Our study showed that subjects with symptomatic epilepsy had higher levels of total and LDL cholesterol compared to subjects suffering from epilepsy of an unknown cause. It is well known that cholesterol plays a significant role in synaptogenesis and is also important for myelination and growth of membranes both during development and adulthood. Good regulation and impermeability of the blood-brain barrier is very important for this process. Cholesterol is mostly accumulated in the brain during perinatal development and adolescence, at the same time with myelination. When the myelination process ends, the concentration of cholesterol in the brain decreases and the level of cholesterol depends on external source. APOE in the brain parenchyma assists in the regulation of plasma lipids and metabolism of cholesterol. In case of damage to the cells of the central nervous system, APOE also plays an important role as a recovery factor in regeneration in some of the cells during re-myelination through redistribution of lipids. When the cholesterol reaches the maximum required level, 24-hydroxylase catalyzes cholesterol into 24S-hydroxycholesterol (24-OHC), which can be removed in the presence of HDL, and in this way protects the neurons from the toxic effect (-). High cholesterol and its damaged metabolism leads to imbalance which increases the risk of development of various conditions and diseases affecting the brain (Alzheimer’s disease, other neurodegenerative diseases, cerebrovascular diseases) and which may be a cause of symptomatic epilepsy.

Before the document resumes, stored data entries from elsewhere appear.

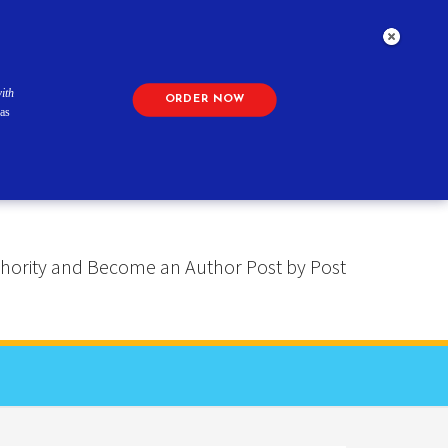
ith
ORDER NOW
as
 Authority and Become an Author Post by Post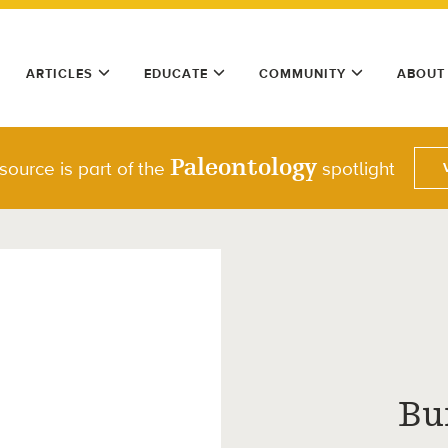
ARTICLES
EDUCATE
COMMUNITY
ABOUT
Paleontology
source is part of the
spotlight
Bu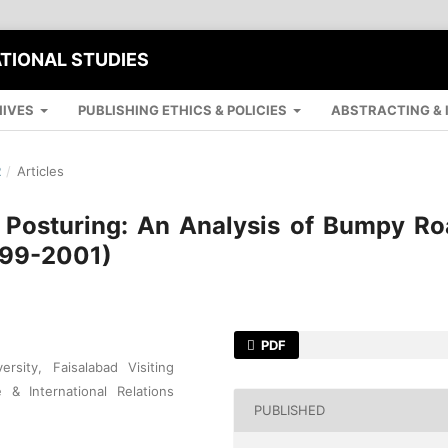
ATIONAL STUDIES
IVES
PUBLISHING ETHICS & POLICIES
ABSTRACTING & 
R
/
Articles
 Posturing: An Analysis of Bumpy Ro
999-2001)
PDF
rsity, Faisalabad Visiting
 & International Relations
PUBLISHED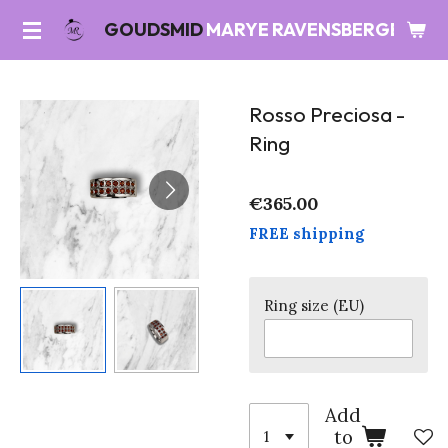
Skip
GOUDSMID
MARYE RAVENSBERGEN
to
main
content
Rosso Preciosa -
Ring
€365.00
FREE shipping
Ring size (EU)
Add
to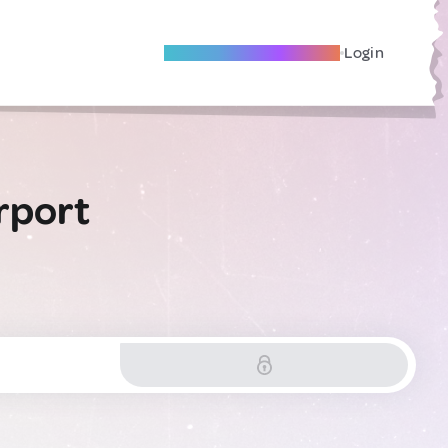
Become A Local Friend
Login
rport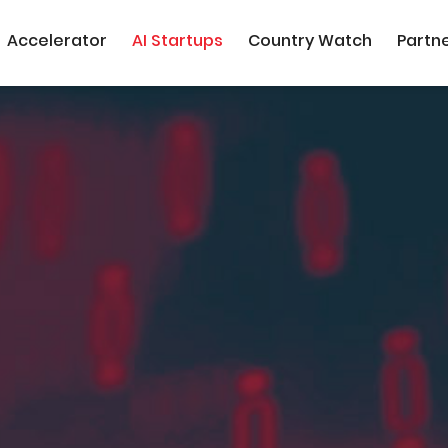
Accelerator
AI Startups
Country Watch
Partn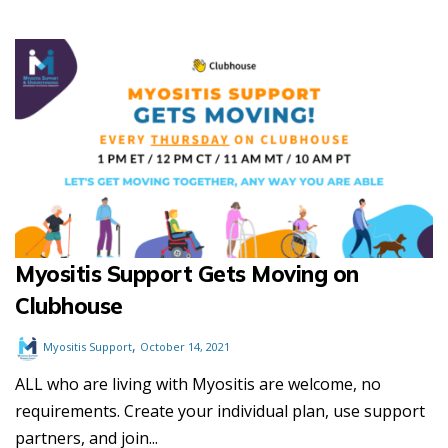
Myositis Support Gets Moving on
Clubhouse
,
Myositis Support
October 14, 2021
ALL who are living with Myositis are welcome, no
requirements. Create your individual plan, use support
partners, and join...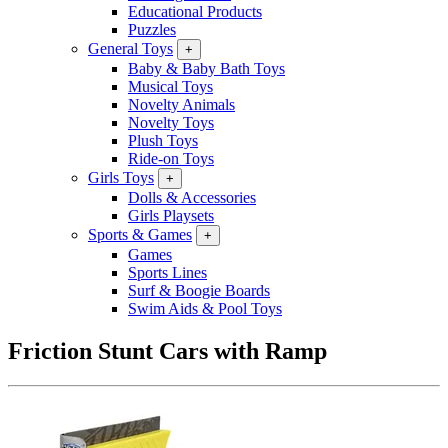
Educational Products
Puzzles
General Toys
+
Baby & Baby Bath Toys
Musical Toys
Novelty Animals
Novelty Toys
Plush Toys
Ride-on Toys
Girls Toys
+
Dolls & Accessories
Girls Playsets
Sports & Games
+
Games
Sports Lines
Surf & Boogie Boards
Swim Aids & Pool Toys
Friction Stunt Cars with Ramp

In vitro studies showed that cholesterol overload in plasma membrane resulted in the increase of amyloid-β in the primary neuronal culture. That is a pathologic marker for the occurrence of not only Alzheimer’s disease but also of other brain affecting diseases including epilepsy (, ). Therefore, it is important to understand that inadequate cholesterol regulation can lead to changes in its distribution and transport, which is a basis for development of epileptic seizures and finally, epilepsy itself.

Finally, our research showed that APOE polymorphisms could not be strongly correlated to the occurrence of epilepsy or type of epilepsy in children and, therefore, they cannot be a predictive factor for the outcome of the disease.